What this means is that if you’re working 8-hour days on every weekday of the year and don’t work overtime during the weekends, you’ll have worked a grand total of 2,080 hours throughout the entire year.
This would translate to a salary of $36,400 for 2022, which is notably higher than the estimate we provided above ($33,600 per year).
This, of course, isn’t taking into account any holidays or vacations that you may choose to take.
That depends on where you live. If you live, for example, in a rural community in Tennessee, that might be considered decent pay.
But if you live in Los Angeles, California, you might find it extremely difficult to make ends meet unless you rent a low-income apartment and/or live with a roommate.
Considering that your monthly income should be roughly equivalent to your monthly rent multiplied by three, an hourly wage of $17.50 most likely won’t allow you to live comfortably in Los Angeles, unless, again, you live with a roommate or opt for low-income housing.
Even in the small town of Gatlinburg, you might find it somewhat difficult to make ends meet with a $17.50 hourly wage
After all, the average monthly rent in this town ($1,050) multiplied by three gives you $3,150, which is still higher than $2,800, the monthly income you’d be earning with $17.50 per hour and 40 hours of work per week.
Yes, it’s absolutely possible. But if you want to work for a US company while living abroad, you’ll have to make sure you comply with the country’s visa requirements.
And if you’re an American citizen, you’ll have to pay US taxes, just like Americans living in the US.
As long as you maintain good standing with your company, you should be able to work remotely while living abroad.
Living abroad while earning a US-based income can actually be extremely beneficial, especially if the country you’re living in has a much lower cost of living.
The Philippines, for example, enjoys a much lower cost of living than countries like the US, the UK, and Australia (about 50% to 60% lower).
The average rent in the city center of Manila, the country’s capital, is about $521 per month, making the city extraordinarily affordable for people making $17.50 an hour.
If, on the other hand, you’re living in a foreign country like the UK or Australia, where the cost of living is comparable to that in the US, you’ll probably struggle to live off your income.
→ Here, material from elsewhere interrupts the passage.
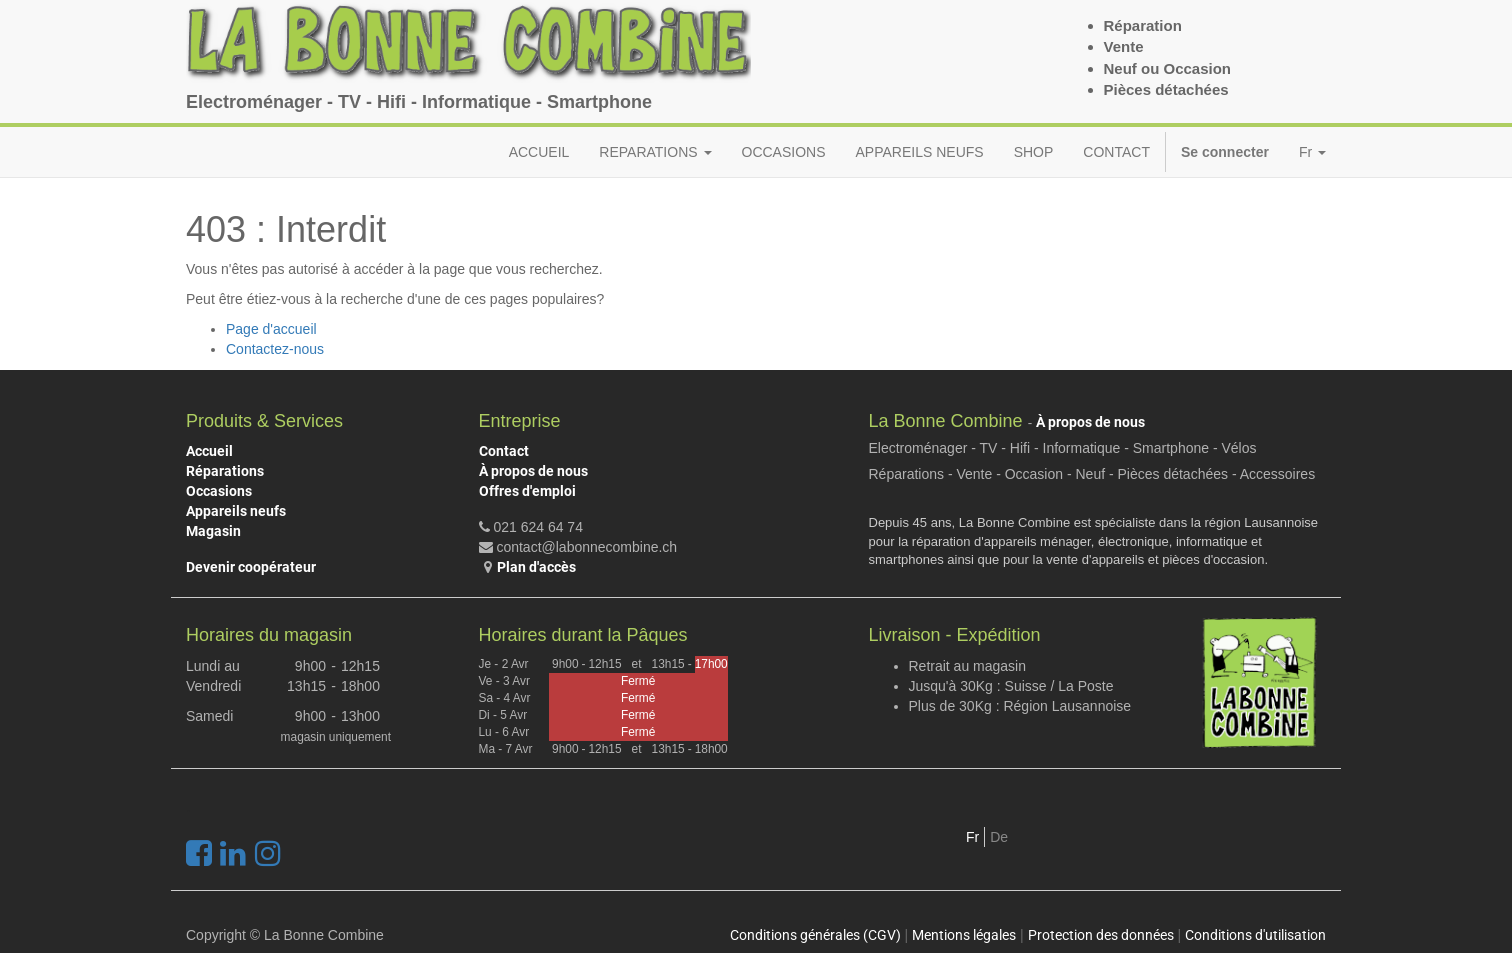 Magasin (213, 531)
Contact (504, 451)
With a $17.50 hourly wage, you’ll have to make some serious adjustments in order to live comfortably.
If you’re earning $17.50 an hour and working 40 hours a week throughout 2022, you’ll have made $36,400 by the end of the year.
But that’s your gross income. To calculate your net annual income (which is your after-tax income), you’ll have to take into account your 6.2% social security tax and 1.45% Medicare tax.
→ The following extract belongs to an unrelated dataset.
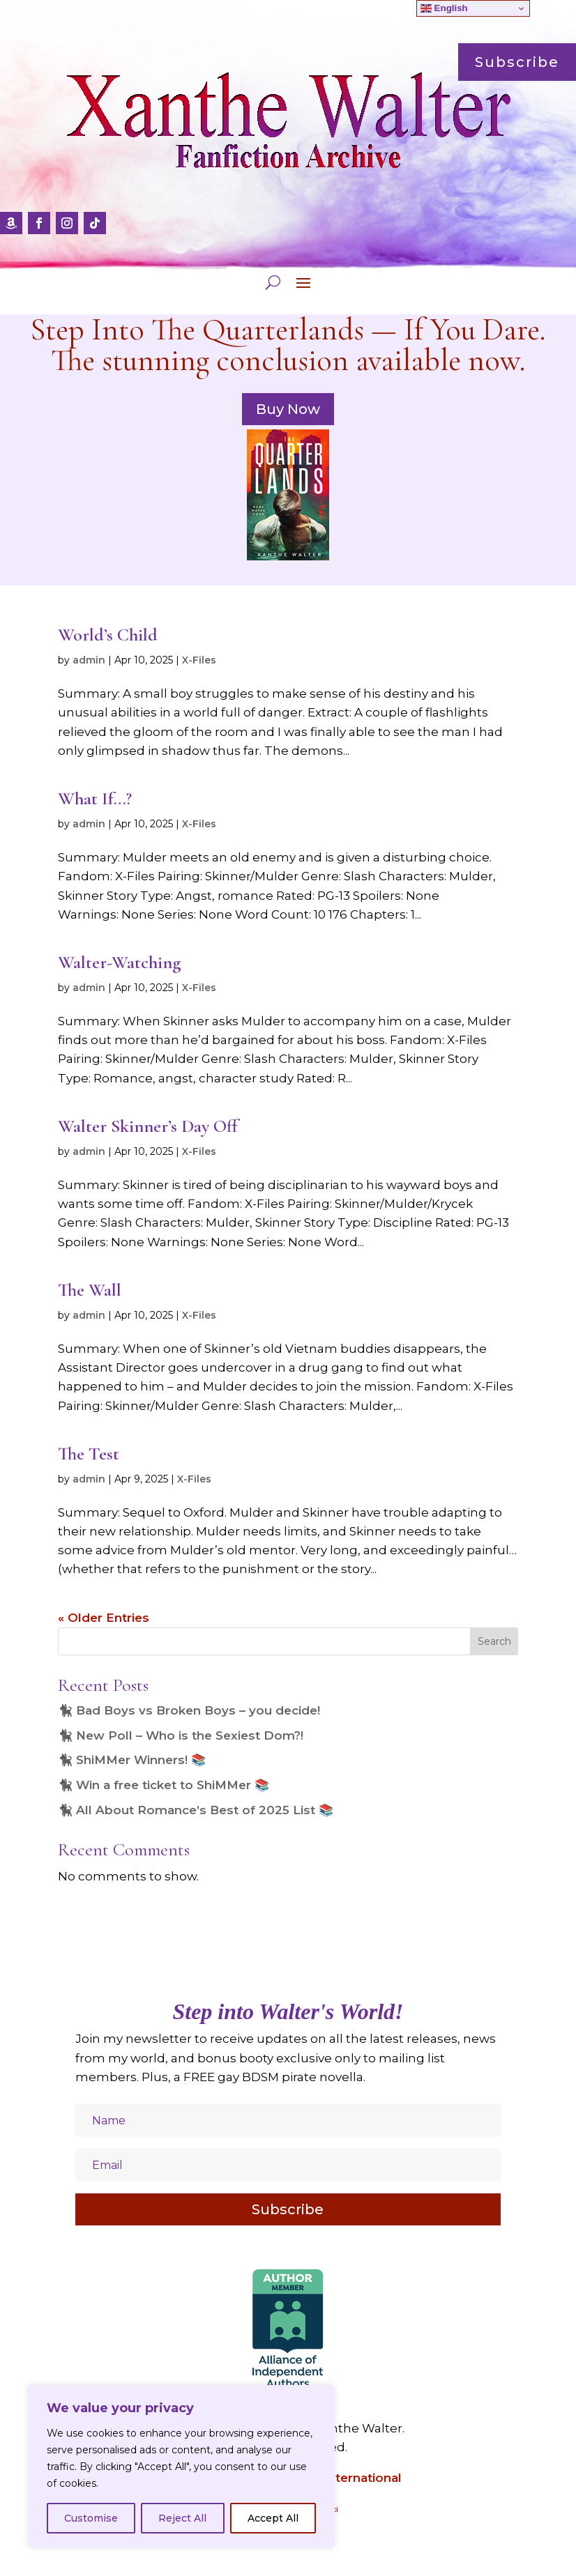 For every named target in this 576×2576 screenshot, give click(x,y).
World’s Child (108, 634)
There’s also approximately 12% in local, state, and federal taxes.
When you take all these factors into consideration, you’ll find yourself with a net annual income of $29,247.40.
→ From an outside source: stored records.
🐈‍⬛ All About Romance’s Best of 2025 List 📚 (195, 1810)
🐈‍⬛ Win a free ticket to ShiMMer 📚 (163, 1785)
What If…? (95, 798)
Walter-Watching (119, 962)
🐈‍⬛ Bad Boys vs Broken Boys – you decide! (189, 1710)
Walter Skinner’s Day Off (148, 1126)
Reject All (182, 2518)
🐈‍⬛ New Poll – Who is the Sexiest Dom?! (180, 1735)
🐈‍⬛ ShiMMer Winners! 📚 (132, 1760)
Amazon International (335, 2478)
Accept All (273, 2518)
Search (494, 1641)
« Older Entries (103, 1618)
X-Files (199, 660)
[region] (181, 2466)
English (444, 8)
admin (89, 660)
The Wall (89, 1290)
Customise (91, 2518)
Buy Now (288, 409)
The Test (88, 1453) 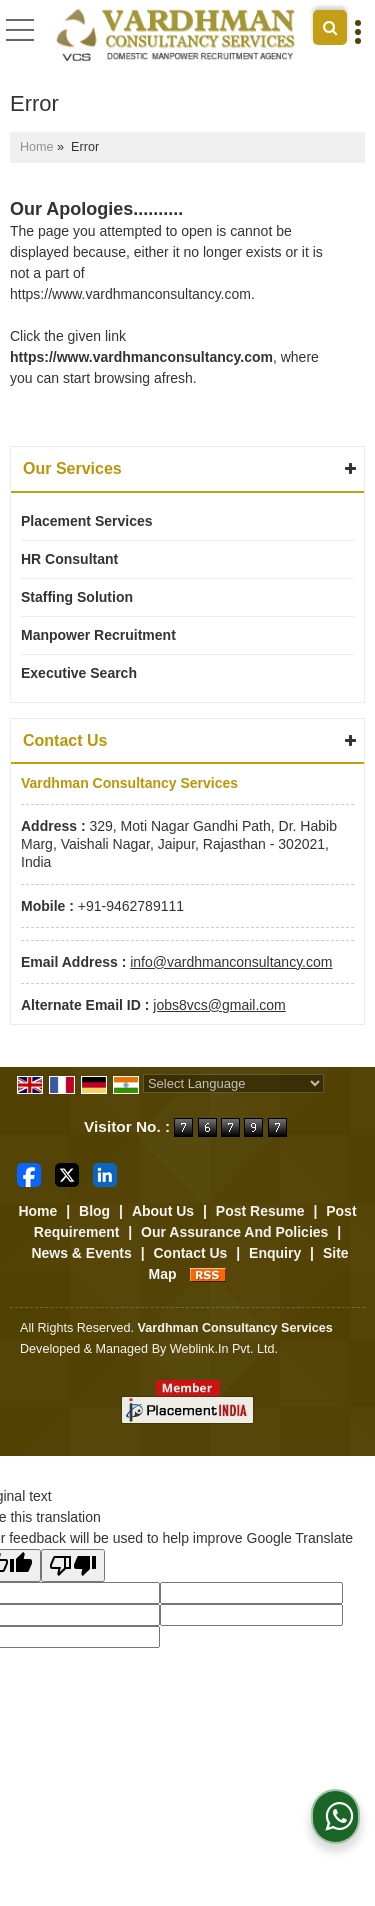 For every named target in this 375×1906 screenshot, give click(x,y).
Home (37, 147)
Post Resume (260, 1211)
Of course, this number might change depending on your state and jurisdiction, but the total should be roughly the same.
As you may well know, asking for a pay increase can be a highly sensitive discussion, and you’ll need to do some proper planning and research beforehand.
You’ll also need to convince your employer that you deserve the pay increase, and you’ll need to make sure the timing of the request is right.
The first step is to examine your tenure – in order words, how long you’ve been at the company.
If you’ve been working there for less than six months, you’d be better off waiting.
After six months, you can start thinking about starting a salary negotiation.
If you’re in a larger company, you might have to find out when it conducts its salary reviews. For smaller companies, you’ll probably just have to figure out the best time to ask.
Factors that will likely increase your chances of raising your salary include improving your skills and qualifications, maintaining a solid performance, taking on more responsibilities, achieving an outstanding performance review, seeking regular feedback, understanding your role well, and being generally likable at work.